I was recently in a situation where a number of customer VM suddenly became unusable. When investigating the VMs in vCenter we could see that the disk latency was in the seconds. The back end storage was a NetApp AFF connected to the hosts using Fiber Channel.
So looking at the AFF event logs I could see that there were multiple connection established events (I cant remember the event name) but my train of thought here is that for there to be a big clump of connection established events then they mush be re-connecting after losing there connections. Looking through the logs did not show any disconnections or any thing else out of the ordinary. just lots of the connection established events. All to two specific controllers on different HA pairs.

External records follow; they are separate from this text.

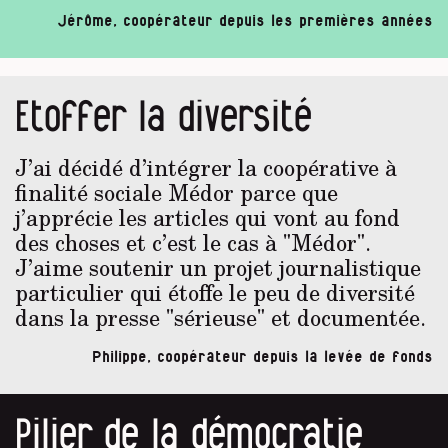
Jérôme, coopérateur depuis les premières années
Etoffer la diversité
J’ai décidé d’intégrer la coopérative à
finalité sociale Médor parce que
j’apprécie les articles qui vont au fond
des choses et c’est le cas à "Médor".
J’aime soutenir un projet journalistique
particulier qui étoffe le peu de diversité
dans la presse "sérieuse" et documentée.
Philippe, coopérateur depuis la levée de fonds
Pilier de la démocratie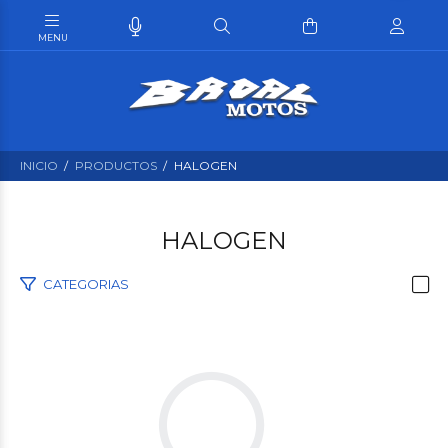
INICIO
PRODUCTOS
HALOGEN
HALOGEN
CATEGORIAS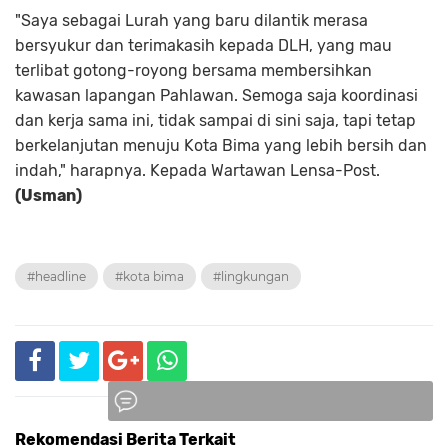
"Saya sebagai Lurah yang baru dilantik merasa
bersyukur dan terimakasih kepada DLH, yang mau
terlibat gotong-royong bersama membersihkan
kawasan lapangan Pahlawan. Semoga saja koordinasi
dan kerja sama ini, tidak sampai di sini saja, tapi tetap
berkelanjutan menuju Kota Bima yang lebih bersih dan
indah," harapnya. Kepada Wartawan Lensa-Post.
(
Usman)
#headline
#kota bima
#lingkungan
Rekomendasi Berita Terkait
Komentar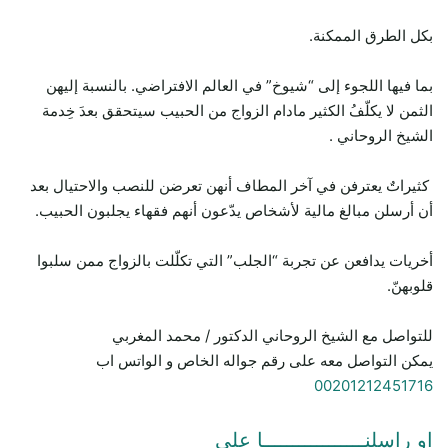
بكل الطرق الممكنة.
بما فيها اللجوء إلى “شيوخ” في العالم الافتراضي. بالنسبة إليهن
الثمن لا يكلّفُ الكثير مادام الزواج من الحبيب سيتحقق بعدَ خِدمة
الشيخ الروحاني .
كثيراتٌ يعترفن في آخر المطاف أنهن تعرضن للنصب والاحتيال بعد
أن أرسلن مبالغ مالية لأشخاص يدّعون أنهم فقهاء يجلبون الحبيب.
أخريات يدافعن عن تجربة “الجلب” التي تكلّلت بالزواج ممن سلبوا
قلوبهنّ.
للتواصل مع الشيخ الروحاني الدكتور / محمد المغربي
يمكن التواصل معه على رقم جواله الخاص و الواتس اب
00201212451716
او راسلنـــــــــــــــــا علي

Anyway, long story short… we got NetApp involved and we found a bad SFP module on a cable. NetApp found the port from the autosupport, we found it by looking at the FC switch.

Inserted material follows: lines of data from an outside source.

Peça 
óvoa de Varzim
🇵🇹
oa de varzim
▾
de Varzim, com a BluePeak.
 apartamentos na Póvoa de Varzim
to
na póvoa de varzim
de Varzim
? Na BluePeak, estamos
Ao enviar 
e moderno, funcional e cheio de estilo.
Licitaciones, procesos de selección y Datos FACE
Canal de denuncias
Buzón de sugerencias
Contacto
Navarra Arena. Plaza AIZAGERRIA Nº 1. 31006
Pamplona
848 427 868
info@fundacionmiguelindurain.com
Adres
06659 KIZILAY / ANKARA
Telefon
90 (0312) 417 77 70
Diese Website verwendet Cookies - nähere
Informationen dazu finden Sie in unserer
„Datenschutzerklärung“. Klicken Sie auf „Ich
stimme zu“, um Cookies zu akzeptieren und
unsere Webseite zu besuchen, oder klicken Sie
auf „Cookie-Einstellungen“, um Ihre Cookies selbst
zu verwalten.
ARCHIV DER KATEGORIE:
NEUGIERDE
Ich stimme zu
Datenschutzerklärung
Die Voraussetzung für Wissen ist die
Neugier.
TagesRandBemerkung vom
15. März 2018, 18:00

These were some of the commands that got as to the problem.
Logging on to the AFF using Powershell
I have probably covered this somewere else in this blog but here it is again
# test to see if the dadaONTAP module is installed
get-module dataontap -ListAvailable
# install dataONTAP
install-module dataONTAP
# load module
import-module dataontap
# connect to FAS/AFF (will prompt for creds)

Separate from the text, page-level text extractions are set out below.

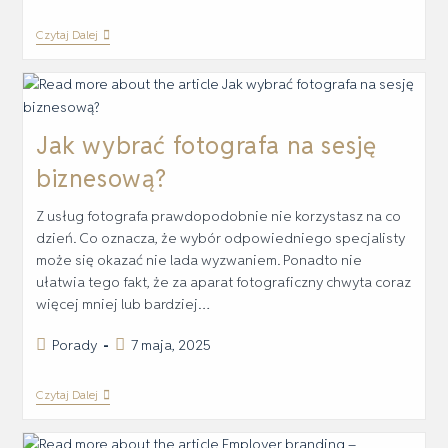
Czytaj Dalej
Jak wybrać fotografa na sesję
biznesową?
Z usług fotografa prawdopodobnie nie korzystasz na co
dzień. Co oznacza, że wybór odpowiedniego specjalisty
może się okazać nie lada wyzwaniem. Ponadto nie
ułatwia tego fakt, że za aparat fotograficzny chwyta coraz
więcej mniej lub bardziej…
Porady
7 maja, 2025
Czytaj Dalej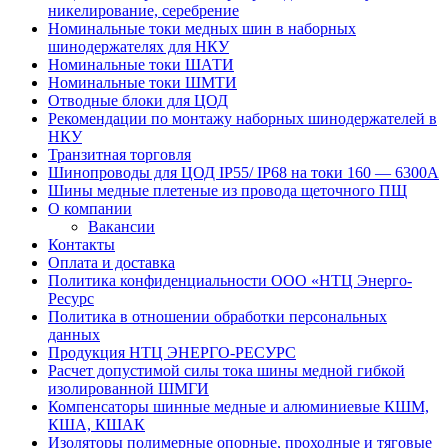
никелирование, серебрение
Номинальные токи медных шин в наборных
шинодержателях для НКУ
Номинальные токи ШАТИ
Номинальные токи ШМТИ
Отводные блоки для ЦОД
Рекомендации по монтажу наборных шинодержателей в
НКУ
Транзитная торговля
Шинопроводы для ЦОД IP55/ IP68 на токи 160 — 6300А
Шины медные плетеные из провода щеточного ПЩ
О компании
Вакансии
Контакты
Оплата и доставка
Политика конфиденциальности ООО «НТЦ Энерго-
Ресурс
Политика в отношении обработки персональных
данных
Продукция НТЦ ЭНЕРГО-РЕСУРС
Расчет допустимой силы тока шины медной гибкой
изолированной ШМГИ
Компенсаторы шинные медные и алюминиевые КШМ,
КША, КШАК
Изоляторы полимерные опорные, проходные и тяговые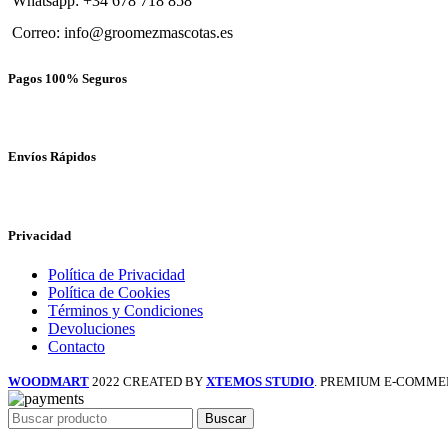
Whatsapp: +34 678 718 858
Correo: info@groomezmascotas.es
Pagos 100% Seguros
Envíos Rápidos
Privacidad
Política de Privacidad
Política de Cookies
Términos y Condiciones
Devoluciones
Contacto
WOODMART
2022 CREATED BY
XTEMOS STUDIO
. PREMIUM E-COMME
Buscar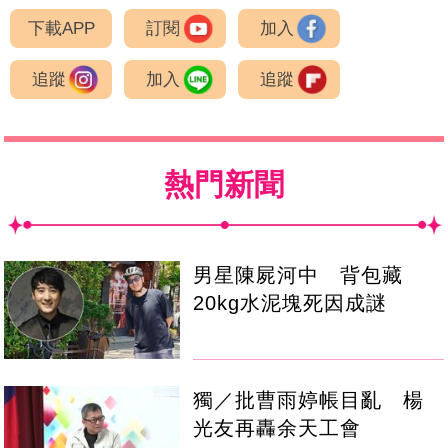
下載APP
訂閱
加入
追蹤
加入
追蹤
熱門新聞
男星陳屍河中 背包藏
20kg水泥塊死因成謎
獨／批曹雨婷帳目亂 楊
光友再轟余天工會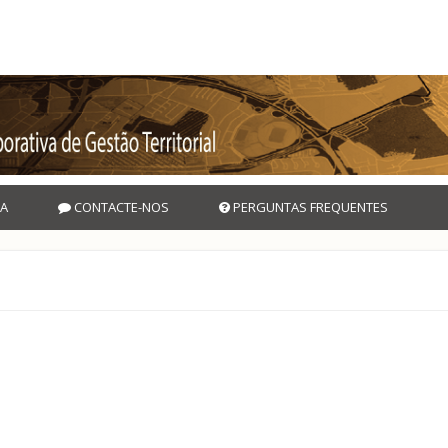
A
CONTACTE-NOS
PERGUNTAS FREQUENTES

connect-NcController "AFF01-clus.domian.local"
Once connected to the AFF I dumped the event log using something like this
Get-NcEmsMessage | export-csv "Eventlog.csv" -NoTypeInformation
Going though this was when I found that all the reconnects went back about 12 hours and increased in frequency. Not normal behavior.
At this point we went through the FC switches and found the bad port. NetApp confirmed they could also see the bad port on the node.
Using the dataONTAP command Get-NcFcpAdapter we could get the info for all the FC ports. When we know what we were looking for the problem was easy to spot.
by running the following we could see all used FC ports on all controllers.
get-ncnode | Get-NcFcpAdapter | where{$_.state -eq "online"} | select node,Adapter,portname,SfpTxPower,SfpRxPower,switchport
I dont have a output at the time of the issue but a normal output looks like this.
At the time of the issue, the SFpRxPower (receive) one of these ports was 200 micro Watts. In fact Adapter 2c on node 01 looks a bit low. I will be keeping an eye on that.
The SwitchPort attribute was especially nice as it gave the connected switch name and port number.